EXERCISE
Print out every entry that follows, exactly as written.

DATA FOR THE TASK
========================
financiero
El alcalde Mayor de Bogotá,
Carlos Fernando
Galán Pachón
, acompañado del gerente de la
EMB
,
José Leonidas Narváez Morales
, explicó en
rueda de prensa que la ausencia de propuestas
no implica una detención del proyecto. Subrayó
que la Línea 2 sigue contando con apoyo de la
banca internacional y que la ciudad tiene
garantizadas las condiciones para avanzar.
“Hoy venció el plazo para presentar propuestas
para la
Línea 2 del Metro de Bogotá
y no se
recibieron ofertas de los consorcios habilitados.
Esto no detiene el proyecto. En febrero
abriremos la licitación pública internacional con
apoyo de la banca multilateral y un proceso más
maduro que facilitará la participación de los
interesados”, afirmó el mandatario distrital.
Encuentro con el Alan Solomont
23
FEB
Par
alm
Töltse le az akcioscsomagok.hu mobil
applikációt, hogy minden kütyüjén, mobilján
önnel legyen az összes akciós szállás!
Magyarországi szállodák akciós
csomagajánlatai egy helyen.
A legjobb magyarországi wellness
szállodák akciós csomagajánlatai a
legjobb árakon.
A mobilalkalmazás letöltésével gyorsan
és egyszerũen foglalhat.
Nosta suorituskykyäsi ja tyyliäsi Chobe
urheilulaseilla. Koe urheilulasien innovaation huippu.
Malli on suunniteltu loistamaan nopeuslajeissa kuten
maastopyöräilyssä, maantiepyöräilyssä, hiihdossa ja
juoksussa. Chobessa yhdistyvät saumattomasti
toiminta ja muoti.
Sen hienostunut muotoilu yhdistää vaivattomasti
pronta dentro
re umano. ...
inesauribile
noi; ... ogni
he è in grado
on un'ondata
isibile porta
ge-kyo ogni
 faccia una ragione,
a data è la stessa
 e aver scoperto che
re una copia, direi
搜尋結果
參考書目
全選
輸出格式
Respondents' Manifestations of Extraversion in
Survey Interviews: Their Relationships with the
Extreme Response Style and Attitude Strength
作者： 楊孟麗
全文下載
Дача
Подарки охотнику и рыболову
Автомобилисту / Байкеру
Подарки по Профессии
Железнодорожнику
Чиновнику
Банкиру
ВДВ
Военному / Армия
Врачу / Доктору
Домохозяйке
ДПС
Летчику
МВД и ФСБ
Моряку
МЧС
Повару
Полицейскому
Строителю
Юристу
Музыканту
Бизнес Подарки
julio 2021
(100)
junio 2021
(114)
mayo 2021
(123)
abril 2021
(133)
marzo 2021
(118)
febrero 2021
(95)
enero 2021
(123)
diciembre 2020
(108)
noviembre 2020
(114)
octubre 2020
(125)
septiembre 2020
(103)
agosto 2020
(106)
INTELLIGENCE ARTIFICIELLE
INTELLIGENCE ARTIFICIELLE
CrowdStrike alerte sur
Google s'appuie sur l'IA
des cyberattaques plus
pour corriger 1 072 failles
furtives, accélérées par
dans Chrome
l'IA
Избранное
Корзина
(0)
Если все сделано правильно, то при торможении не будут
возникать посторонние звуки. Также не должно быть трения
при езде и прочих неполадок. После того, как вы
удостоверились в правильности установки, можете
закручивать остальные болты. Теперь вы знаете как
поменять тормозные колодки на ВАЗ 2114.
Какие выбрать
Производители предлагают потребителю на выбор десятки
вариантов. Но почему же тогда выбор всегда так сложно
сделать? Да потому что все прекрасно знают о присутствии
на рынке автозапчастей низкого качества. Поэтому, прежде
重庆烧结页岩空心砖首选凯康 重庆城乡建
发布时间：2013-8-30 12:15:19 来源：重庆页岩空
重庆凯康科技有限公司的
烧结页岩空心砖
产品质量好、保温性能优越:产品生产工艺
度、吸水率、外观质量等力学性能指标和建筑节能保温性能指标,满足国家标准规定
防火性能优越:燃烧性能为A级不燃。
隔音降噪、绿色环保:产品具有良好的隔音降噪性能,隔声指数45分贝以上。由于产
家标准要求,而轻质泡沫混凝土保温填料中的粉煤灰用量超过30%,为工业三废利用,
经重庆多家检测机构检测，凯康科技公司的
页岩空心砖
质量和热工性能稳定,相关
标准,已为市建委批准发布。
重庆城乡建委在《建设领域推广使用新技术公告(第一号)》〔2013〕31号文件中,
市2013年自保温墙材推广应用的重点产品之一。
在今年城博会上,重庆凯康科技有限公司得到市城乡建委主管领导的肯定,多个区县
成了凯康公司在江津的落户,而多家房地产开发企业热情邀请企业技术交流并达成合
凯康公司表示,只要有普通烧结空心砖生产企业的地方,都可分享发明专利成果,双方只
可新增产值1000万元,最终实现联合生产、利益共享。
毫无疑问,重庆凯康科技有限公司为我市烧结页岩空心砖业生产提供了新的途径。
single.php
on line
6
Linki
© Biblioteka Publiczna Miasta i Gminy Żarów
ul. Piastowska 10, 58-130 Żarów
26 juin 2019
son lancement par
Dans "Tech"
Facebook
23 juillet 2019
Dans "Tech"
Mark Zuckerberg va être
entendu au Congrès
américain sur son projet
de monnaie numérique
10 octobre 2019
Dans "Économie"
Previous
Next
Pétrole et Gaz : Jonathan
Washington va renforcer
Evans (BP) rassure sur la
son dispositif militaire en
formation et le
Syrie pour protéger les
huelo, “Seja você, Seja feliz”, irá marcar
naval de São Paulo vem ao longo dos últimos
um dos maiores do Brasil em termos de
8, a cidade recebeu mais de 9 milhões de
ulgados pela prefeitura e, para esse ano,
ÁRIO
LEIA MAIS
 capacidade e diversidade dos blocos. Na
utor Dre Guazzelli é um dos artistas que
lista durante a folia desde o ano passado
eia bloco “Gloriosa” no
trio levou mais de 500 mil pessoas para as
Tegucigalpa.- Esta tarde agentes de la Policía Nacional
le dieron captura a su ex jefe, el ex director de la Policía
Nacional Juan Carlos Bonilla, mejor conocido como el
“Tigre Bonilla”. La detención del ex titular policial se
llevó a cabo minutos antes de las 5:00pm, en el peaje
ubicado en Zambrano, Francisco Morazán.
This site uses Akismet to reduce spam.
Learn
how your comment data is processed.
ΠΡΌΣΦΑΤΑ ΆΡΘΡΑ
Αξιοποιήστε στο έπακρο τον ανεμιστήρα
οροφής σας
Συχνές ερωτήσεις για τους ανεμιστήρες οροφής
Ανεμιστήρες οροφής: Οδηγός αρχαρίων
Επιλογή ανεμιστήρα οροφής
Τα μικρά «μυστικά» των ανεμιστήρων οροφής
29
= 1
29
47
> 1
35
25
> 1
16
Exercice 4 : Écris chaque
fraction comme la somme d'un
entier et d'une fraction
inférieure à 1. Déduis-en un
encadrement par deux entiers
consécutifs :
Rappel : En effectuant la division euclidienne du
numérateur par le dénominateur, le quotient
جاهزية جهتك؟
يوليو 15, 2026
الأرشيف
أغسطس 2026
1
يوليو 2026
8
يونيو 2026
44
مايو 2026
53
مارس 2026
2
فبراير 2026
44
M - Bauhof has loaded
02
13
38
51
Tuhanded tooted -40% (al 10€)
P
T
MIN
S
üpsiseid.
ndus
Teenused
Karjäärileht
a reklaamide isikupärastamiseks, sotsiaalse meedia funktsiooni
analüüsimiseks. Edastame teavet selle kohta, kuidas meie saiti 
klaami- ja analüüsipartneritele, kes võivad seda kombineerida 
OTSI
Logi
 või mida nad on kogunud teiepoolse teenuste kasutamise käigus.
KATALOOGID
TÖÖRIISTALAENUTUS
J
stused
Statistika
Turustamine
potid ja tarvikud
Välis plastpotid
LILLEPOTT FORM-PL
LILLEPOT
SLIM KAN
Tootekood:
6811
========================
ANSWER SPACE
financiero
El alcalde Mayor de Bogotá,
Carlos Fernando
Galán Pachón
, acompañado del gerente de la
EMB
,
José Leonidas Narváez Morales
, explicó en
rueda de prensa que la ausencia de propuestas
no implica una detención del proyecto. Subrayó
que la Línea 2 sigue contando con apoyo de la
banca internacional y que la ciudad tiene
garantizadas las condiciones para avanzar.
“Hoy venció el plazo para presentar propuestas
para la
Línea 2 del Metro de Bogotá
y no se
recibieron ofertas de los consorcios habilitados.
Esto no detiene el proyecto. En febrero
abriremos la licitación pública internacional con
apoyo de la banca multilateral y un proceso más
maduro que facilitará la participación de los
interesados”, afirmó el mandatario distrital.
Encuentro con el Alan Solomont
23
FEB
Par
alm
Töltse le az akcioscsomagok.hu mobil
applikációt, hogy minden kütyüjén, mobilján
önnel legyen az összes akciós szállás!
Magyarországi szállodák akciós
csomagajánlatai egy helyen.
A legjobb magyarországi wellness
szállodák akciós csomagajánlatai a
legjobb árakon.
A mobilalkalmazás letöltésével gyorsan
és egyszerũen foglalhat.
Nosta suorituskykyäsi ja tyyliäsi Chobe
urheilulaseilla. Koe urheilulasien innovaation huippu.
Malli on suunniteltu loistamaan nopeuslajeissa kuten
maastopyöräilyssä, maantiepyöräilyssä, hiihdossa ja
juoksussa. Chobessa yhdistyvät saumattomasti
toiminta ja muoti.
Sen hienostunut muotoilu yhdistää vaivattomasti
pronta dentro
re umano. ...
inesauribile
noi; ... ogni
he è in grado
on un'ondata
isibile porta
ge-kyo ogni
 faccia una ragione,
a data è la stessa
 e aver scoperto che
re una copia, direi
搜尋結果
參考書目
全選
輸出格式
Respondents' Manifestations of Extraversion in
Survey Interviews: Their Relationships with the
Extreme Response Style and Attitude Strength
作者： 楊孟麗
全文下載
Дача
Подарки охотнику и рыболову
Автомобилисту / Байкеру
Подарки по Профессии
Железнодорожнику
Чиновнику
Банкиру
ВДВ
Военному / Армия
Врачу / Доктору
Домохозяйке
ДПС
Летчику
МВД и ФСБ
Моряку
МЧС
Повару
Полицейскому
Строителю
Юристу
Музыканту
Бизнес Подарки
julio 2021
(100)
junio 2021
(114)
mayo 2021
(123)
abril 2021
(133)
marzo 2021
(118)
febrero 2021
(95)
enero 2021
(123)
diciembre 2020
(108)
noviembre 2020
(114)
octubre 2020
(125)
septiembre 2020
(103)
agosto 2020
(106)
INTELLIGENCE ARTIFICIELLE
INTELLIGENCE ARTIFICIELLE
CrowdStrike alerte sur
Google s'appuie sur l'IA
des cyberattaques plus
pour corriger 1 072 failles
furtives, accélérées par
dans Chrome
l'IA
Избранное
Корзина
(0)
Если все сделано правильно, то при торможении не будут
возникать посторонние звуки. Также не должно быть трения
при езде и прочих неполадок. После того, как вы
удостоверились в правильности установки, можете
закручивать остальные болты. Теперь вы знаете как
поменять тормозные колодки на ВАЗ 2114.
Какие выбрать
Производители предлагают потребителю на выбор десятки
вариантов. Но почему же тогда выбор всегда так сложно
сделать? Да потому что все прекрасно знают о присутствии
на рынке автозапчастей низкого качества. Поэтому, прежде
重庆烧结页岩空心砖首选凯康 重庆城乡建
发布时间：2013-8-30 12:15:19 来源：重庆页岩空
重庆凯康科技有限公司的
烧结页岩空心砖
产品质量好、保温性能优越:产品生产工艺
度、吸水率、外观质量等力学性能指标和建筑节能保温性能指标,满足国家标准规定
防火性能优越:燃烧性能为A级不燃。
隔音降噪、绿色环保:产品具有良好的隔音降噪性能,隔声指数45分贝以上。由于产
家标准要求,而轻质泡沫混凝土保温填料中的粉煤灰用量超过30%,为工业三废利用,
经重庆多家检测机构检测，凯康科技公司的
页岩空心砖
质量和热工性能稳定,相关
标准,已为市建委批准发布。
重庆城乡建委在《建设领域推广使用新技术公告(第一号)》〔2013〕31号文件中,
市2013年自保温墙材推广应用的重点产品之一。
在今年城博会上,重庆凯康科技有限公司得到市城乡建委主管领导的肯定,多个区县
成了凯康公司在江津的落户,而多家房地产开发企业热情邀请企业技术交流并达成合
凯康公司表示,只要有普通烧结空心砖生产企业的地方,都可分享发明专利成果,双方只
可新增产值1000万元,最终实现联合生产、利益共享。
毫无疑问,重庆凯康科技有限公司为我市烧结页岩空心砖业生产提供了新的途径。
single.php
on line
6
Linki
© Biblioteka Publiczna Miasta i Gminy Żarów
ul. Piastowska 10, 58-130 Żarów
26 juin 2019
son lancement par
Dans "Tech"
Facebook
23 juillet 2019
Dans "Tech"
Mark Zuckerberg va être
entendu au Congrès
américain sur son projet
de monnaie numérique
10 octobre 2019
Dans "Économie"
Previous
Next
Pétrole et Gaz : Jonathan
Washington va renforcer
Evans (BP) rassure sur la
son dispositif militaire en
formation et le
Syrie pour protéger les
huelo, “Seja você, Seja feliz”, irá marcar
naval de São Paulo vem ao longo dos últimos
um dos maiores do Brasil em termos de
8, a cidade recebeu mais de 9 milhões de
ulgados pela prefeitura e, para esse ano,
ÁRIO
LEIA MAIS
 capacidade e diversidade dos blocos. Na
utor Dre Guazzelli é um dos artistas que
lista durante a folia desde o ano passado
eia bloco “Gloriosa” no
trio levou mais de 500 mil pessoas para as
Tegucigalpa.- Esta tarde agentes de la Policía Nacional
le dieron captura a su ex jefe, el ex director de la Policía
Nacional Juan Carlos Bonilla, mejor conocido como el
“Tigre Bonilla”. La detención del ex titular policial se
llevó a cabo minutos antes de las 5:00pm, en el peaje
ubicado en Zambrano, Francisco Morazán.
This site uses Akismet to reduce spam.
Learn
how your comment data is processed.
ΠΡΌΣΦΑΤΑ ΆΡΘΡΑ
Αξιοποιήστε στο έπακρο τον ανεμιστήρα
οροφής σας
Συχνές ερωτήσεις για τους ανεμιστήρες οροφής
Ανεμιστήρες οροφής: Οδηγός αρχαρίων
Επιλογή ανεμιστήρα οροφής
Τα μικρά «μυστικά» των ανεμιστήρων οροφής
29
= 1
29
47
> 1
35
25
> 1
16
Exercice 4 : Écris chaque
fraction comme la somme d'un
entier et d'une fraction
inférieure à 1. Déduis-en un
encadrement par deux entiers
consécutifs :
Rappel : En effectuant la division euclidienne du
numérateur par le dénominateur, le quotient
جاهزية جهتك؟
يوليو 15, 2026
الأرشيف
أغسطس 2026
1
يوليو 2026
8
يونيو 2026
44
مايو 2026
53
مارس 2026
2
فبراير 2026
44
M - Bauhof has loaded
02
13
38
51
Tuhanded tooted -40% (al 10€)
P
T
MIN
S
üpsiseid.
ndus
Teenused
Karjäärileht
a reklaamide isikupärastamiseks, sotsiaalse meedia funktsiooni
analüüsimiseks. Edastame teavet selle kohta, kuidas meie saiti 
klaami- ja analüüsipartneritele, kes võivad seda kombineerida 
OTSI
Logi
 või mida nad on kogunud teiepoolse teenuste kasutamise käigus.
KATALOOGID
TÖÖRIISTALAENUTUS
J
stused
Statistika
Turustamine
potid ja tarvikud
Välis plastpotid
LILLEPOTT FORM-PL
LILLEPOT
SLIM KAN
Tootekood:
6811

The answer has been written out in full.